The Sporting Life
by Dennis Doyle
Wintertime Diversions and Obsessions
Fly tying brings another dimension of challenge and satisfaction to fishing
One of the advantages of tying flies, or making your own lures, is that it gives you something to do when you’re not fishing. I have long been addicted to the activity, though I have to admit I originally started as many have done in the mistaken belief that I would save money.
In principle I’m sure you could save money. But then you realize that the possibilities in creating your own fish foolers are virtually limitless. In purchasing ready-made lures, you face a simple consideration: Will the fish eat the lure?
That the fish will eat your own creation is a foregone conclusion. Why, I’m not exactly sure, but somewhere during the process you become dead certain that the lure you’re working on is a sure killer. The real problems you are now attempting to solve are far more subtle and exacting.
Creating a fly or lure that will provide a certain suggestive profile as you present it to a particular species of fish at a rip on a specific rocky point is an example. Developing a particular jig to reach an exact depth on a slacking tide as opposed to a full current tide is another.
Tying a fly or making a lure to catch a striper becomes a completely different endeavor from creating one to catch a bluefish. This in spite of the fact that both fish are attracted to the same prey in the same locations.
You begin to focus on a specific fish’s behavior. That a striped bass invariably strikes the head, or front half, of an intended baitfish while a bluefish will always strike the back half becomes integral to your creative approach.
As the variations multiply, the economic considerations of your endeavor are quickly forgotten in favor of more important issues. Your lure making suddenly registers the credo that darker colors must be on the top part of the bait, the lighter hues on the belly and red colors toward the front.
The bottom line, of course, in all this activity in the name of sport, is that it takes on a life of its own. It brings to your world of fishing another complete dimension of challenge and satisfaction … and you become a more complete angler.
If you are interested in taking up this pastime, or in becoming more involved than you are, there are a number of books and Internet sites on the subject. A search on lure making or fly tying will net you hundreds of helpful hits. Sport stores stock currently popular lure-making titles, as well as equipment and supplies to get started.
Tie-Fest Coming Soon
There is also a local lure-making and fishing exposition that has been growing in popularity over the past five or six years. Held in Queenstown just over the Bay Bridge, it is definitely worth attending.
Tony Friedrich and Ed Luccione, officers of the Kent Narrows Chapter of the Coastal Conservation Association, are again hosting the occasion, known as the Tie-Fest, at the Bay Country Moose Lodge, 6154 Main St., Queenstown.
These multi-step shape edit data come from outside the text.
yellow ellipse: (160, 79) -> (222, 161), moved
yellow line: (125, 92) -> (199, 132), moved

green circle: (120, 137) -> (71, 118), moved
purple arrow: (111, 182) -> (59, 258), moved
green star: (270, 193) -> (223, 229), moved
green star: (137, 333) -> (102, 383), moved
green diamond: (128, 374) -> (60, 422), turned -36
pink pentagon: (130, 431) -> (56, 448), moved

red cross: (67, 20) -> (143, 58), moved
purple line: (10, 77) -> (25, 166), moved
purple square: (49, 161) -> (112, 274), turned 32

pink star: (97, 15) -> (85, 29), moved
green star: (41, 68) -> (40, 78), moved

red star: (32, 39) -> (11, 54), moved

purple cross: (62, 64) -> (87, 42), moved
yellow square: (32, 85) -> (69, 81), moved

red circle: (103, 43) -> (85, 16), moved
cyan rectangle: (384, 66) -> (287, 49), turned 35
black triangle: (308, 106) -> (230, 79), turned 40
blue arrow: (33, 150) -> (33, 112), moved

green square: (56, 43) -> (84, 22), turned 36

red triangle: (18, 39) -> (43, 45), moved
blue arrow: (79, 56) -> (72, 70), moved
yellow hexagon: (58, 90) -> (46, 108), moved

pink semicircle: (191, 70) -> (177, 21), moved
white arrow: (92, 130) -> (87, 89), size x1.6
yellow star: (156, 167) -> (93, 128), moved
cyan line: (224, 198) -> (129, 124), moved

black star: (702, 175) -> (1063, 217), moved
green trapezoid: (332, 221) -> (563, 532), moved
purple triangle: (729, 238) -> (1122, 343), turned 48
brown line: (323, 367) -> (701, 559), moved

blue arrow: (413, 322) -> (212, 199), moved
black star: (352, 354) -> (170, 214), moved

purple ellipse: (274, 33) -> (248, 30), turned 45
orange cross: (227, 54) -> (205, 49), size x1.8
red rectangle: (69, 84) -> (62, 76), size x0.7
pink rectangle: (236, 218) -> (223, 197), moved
Open to the public and free of charge, it’s scheduled this year for Saturday, February 24. The exposition opens at 10:30am; food and beverages are on hand. Queries on the net to firstname.lastname@example.org.
The general focus of the Tie-Fest is Chesapeake Bay and Mid-Atlantic saltwater light tackle and fly fishing, but freshwater is addressed as well. Destinations, applications and techniques discussed will be in a casual format, with information eminently transferable to all fishing styles.
This year, co-conspirators include superstar light-tackle fishing guides Brian Horsely and Sarah Gardner and tying gurus Bob Popovics, Steve Farrar and Brad Buzzi. Local experts and fanatics will also be there for information and consultation.
One of the best reasons to attend is just meeting other local anglers. This popular event is hosted and attended by people who love to fish; not only don’t they mind sharing what they know, they are eager to help you improve your game.
National tackle manufacturers will be represented this year, including Sage, St. Croix and Temple Fork. There will be raffles of tackle donated by these and other companies, plus raffles of lure-making equipment, supplies and donated guided fishing trips.
All proceeds go to the Maryland Artificial Reef Initiative, being championed by the Maryland Department of Natural Resources and the Coastal Conservation Association another good reason to be there (www.ccamd.org/MARI/MARI_home.htm).
Fish Are Biting
Chain pickerel continue to please anglers in the upper reaches of most Bay tributaries. Stories are multiplying of 20-fish days with brutes up to 24 inches. This is already stacking up to be the best season in memory, and mild weather is forecast for a return in February. Don’t miss the bite.